Alliance Trust sets out vision for growth

A new seven year strategic vision to deliver long-term growth was outlined to Alliance Trust shareholders yesterday.

Investors who gathered for the Dundee headquartered Trust’s annual meeting yesterday were told the board had spent months mapping out a new pathway for the FTSE 250 firm.

Chairman Karin Forseke said the Vision 2020 strategy was “key to the future development of Alliance Trust” and would position the company as a “leading investment and savings business.”

The plan followed a significant realigning of the Trust’s main equity portfolio in 2012, a major restructuring of Alliance Trust Savings and continued progress within the loss-making Investments division.

Details of the “ambitious but attainable” plan were contained within the Trust’s revamped annual report which was published in March.

But Ms Forseke said the AGM – held at Dundee’s Gardyne Theatre – had been the first opportunity for the board to communicate direct with the shareholder base.

“We took our time to focus on our long-term strategy, took a real look at where we were going and what we wanted to achieve and questioned and challenged the whole of our business.

“Vision 2020 is our strategy for the next seven years and is designed to consolidate our reputation as a widely respected business.”

In an interim statement yesterday, the company outlined its trading performance in the three months to March 31.

While the share price edged ahead 0.9% in the period to 454.3p, net asset value (NAV) per share fell by 1.3% from 516.5p at December 31 to 508.5p. The discount continued to narrow in the quarter from 12.9% at year end to 10.7%.

The Trust said that towards the end of the quarter NAV had been hit by its exposure to the UK insurance market which had been impacted by regulatory changes announced by the Financial Conduct Authority.

Chief Financial Officer Alan Trotter said Trust-derived revenues had increased by almost £10 million to £89.9m in 2013, as a result of increased exposure to equities.

He also told investors that significant progress had been made in both the Investments (ATI) and Savings (ATS) businesses during 2013.

The ATI arm saw losses narrow from £6.6m to £4.2m in the period while revenues climbed 142% from £3.8m to £9.2m, primarily as a result of a deal with Aviva Investors over £1.2 billion of third-party assets.

In the first quarter of 2014, ATI saw net business inflows of £22m, with managed assets now totalling £2.2bn.

ATS booked an operating profit of £400,000 in 2013 – a turnaround of the same size of loss in 2012 – as revenues moved ahead from £9.6m to £10.9m.
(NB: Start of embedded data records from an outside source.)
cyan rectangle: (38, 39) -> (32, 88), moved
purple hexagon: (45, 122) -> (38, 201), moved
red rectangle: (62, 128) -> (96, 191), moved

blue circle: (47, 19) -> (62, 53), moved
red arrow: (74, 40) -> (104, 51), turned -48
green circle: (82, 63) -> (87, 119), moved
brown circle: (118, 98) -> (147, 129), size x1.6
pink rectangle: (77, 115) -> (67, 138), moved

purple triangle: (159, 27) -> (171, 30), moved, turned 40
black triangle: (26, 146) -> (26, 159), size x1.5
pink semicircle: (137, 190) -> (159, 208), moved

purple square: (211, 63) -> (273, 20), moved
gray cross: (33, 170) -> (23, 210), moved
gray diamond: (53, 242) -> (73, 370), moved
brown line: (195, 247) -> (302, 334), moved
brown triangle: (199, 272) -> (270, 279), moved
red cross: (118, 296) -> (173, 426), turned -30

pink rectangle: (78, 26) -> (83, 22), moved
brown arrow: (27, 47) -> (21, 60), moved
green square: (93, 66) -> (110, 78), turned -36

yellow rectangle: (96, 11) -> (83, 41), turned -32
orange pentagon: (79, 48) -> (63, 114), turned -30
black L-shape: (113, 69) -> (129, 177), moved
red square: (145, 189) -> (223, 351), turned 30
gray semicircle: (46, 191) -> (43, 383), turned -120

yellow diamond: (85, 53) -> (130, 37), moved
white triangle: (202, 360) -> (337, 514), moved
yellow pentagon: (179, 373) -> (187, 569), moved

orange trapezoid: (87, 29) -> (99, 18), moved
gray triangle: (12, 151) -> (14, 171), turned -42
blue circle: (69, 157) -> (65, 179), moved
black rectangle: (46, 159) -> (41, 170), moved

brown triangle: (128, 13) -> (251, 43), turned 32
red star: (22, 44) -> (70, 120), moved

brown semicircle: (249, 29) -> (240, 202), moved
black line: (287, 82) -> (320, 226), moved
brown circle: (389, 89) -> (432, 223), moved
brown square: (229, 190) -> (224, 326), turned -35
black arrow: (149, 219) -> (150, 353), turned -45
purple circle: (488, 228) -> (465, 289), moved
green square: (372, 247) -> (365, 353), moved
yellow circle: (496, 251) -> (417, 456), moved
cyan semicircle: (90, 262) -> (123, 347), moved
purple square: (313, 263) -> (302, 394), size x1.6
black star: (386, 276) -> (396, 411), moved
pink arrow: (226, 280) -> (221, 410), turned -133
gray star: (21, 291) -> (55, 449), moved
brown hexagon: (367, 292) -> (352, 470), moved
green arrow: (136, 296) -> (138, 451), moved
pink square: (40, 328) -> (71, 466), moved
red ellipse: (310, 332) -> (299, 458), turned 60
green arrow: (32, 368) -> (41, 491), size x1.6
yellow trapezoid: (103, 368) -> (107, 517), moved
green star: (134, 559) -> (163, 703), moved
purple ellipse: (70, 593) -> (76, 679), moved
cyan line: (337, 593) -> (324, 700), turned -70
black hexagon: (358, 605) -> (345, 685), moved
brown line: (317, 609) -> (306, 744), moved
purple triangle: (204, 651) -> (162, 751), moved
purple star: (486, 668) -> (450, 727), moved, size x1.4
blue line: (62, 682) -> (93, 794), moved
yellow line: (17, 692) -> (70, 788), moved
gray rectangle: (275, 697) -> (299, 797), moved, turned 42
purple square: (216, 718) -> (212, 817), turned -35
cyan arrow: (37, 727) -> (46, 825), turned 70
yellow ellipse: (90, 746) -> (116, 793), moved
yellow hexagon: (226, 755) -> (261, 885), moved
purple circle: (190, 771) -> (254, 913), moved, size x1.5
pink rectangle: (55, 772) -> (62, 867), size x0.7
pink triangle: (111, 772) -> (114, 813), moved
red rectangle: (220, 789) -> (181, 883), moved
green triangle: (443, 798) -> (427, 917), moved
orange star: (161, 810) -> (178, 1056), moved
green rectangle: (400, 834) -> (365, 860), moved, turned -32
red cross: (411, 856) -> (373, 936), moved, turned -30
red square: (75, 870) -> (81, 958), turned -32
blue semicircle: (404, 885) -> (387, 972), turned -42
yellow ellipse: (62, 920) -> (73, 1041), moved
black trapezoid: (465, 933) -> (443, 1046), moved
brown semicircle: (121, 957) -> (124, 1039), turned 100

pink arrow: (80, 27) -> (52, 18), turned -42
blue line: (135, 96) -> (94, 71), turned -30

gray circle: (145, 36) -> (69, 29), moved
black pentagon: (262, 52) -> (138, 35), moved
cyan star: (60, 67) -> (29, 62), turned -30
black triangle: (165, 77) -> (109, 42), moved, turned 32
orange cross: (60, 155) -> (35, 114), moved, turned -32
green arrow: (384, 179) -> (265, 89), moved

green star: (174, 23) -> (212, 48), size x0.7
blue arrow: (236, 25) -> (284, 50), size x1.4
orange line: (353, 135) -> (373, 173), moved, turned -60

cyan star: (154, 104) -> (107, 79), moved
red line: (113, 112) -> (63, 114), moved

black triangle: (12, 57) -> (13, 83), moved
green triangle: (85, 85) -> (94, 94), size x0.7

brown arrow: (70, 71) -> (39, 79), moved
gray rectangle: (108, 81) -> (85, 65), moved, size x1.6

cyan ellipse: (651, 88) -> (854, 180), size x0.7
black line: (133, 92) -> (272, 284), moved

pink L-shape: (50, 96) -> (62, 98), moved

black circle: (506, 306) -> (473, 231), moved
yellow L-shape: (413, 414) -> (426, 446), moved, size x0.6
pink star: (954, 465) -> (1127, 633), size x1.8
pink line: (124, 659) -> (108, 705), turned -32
Total asset under administration were £5.4bn at year end.

The Trust said the division had enjoyed a “positive impact” from its flat-fee structure in the first quarter of the current year with overall new business up 45% on 2013. The uplift came in spite of a 56% increase in costs related to ISAs and 15% rise in SIPP charges introduced on February 1.

“ATS is operating in a market which is expected to grow by 20% per annum, helped by the most radical shake-up in pensions in a generation which was announced in the last Budget. We see that 2014 is going to be about growth,” the company said in its update.

The Trust said Q1 2014 had been “challenging” for stock pickers due to “considerable sector rotation, volatility and unexpected external factors” such as the political situation in the Ukraine.

“For investors this emphasises how important it is to remain focused on the factors that drive stock specific returns over the medium to long term,” the Trust said.

Shares in the company closed the day 0.7% ahead at 442.7p.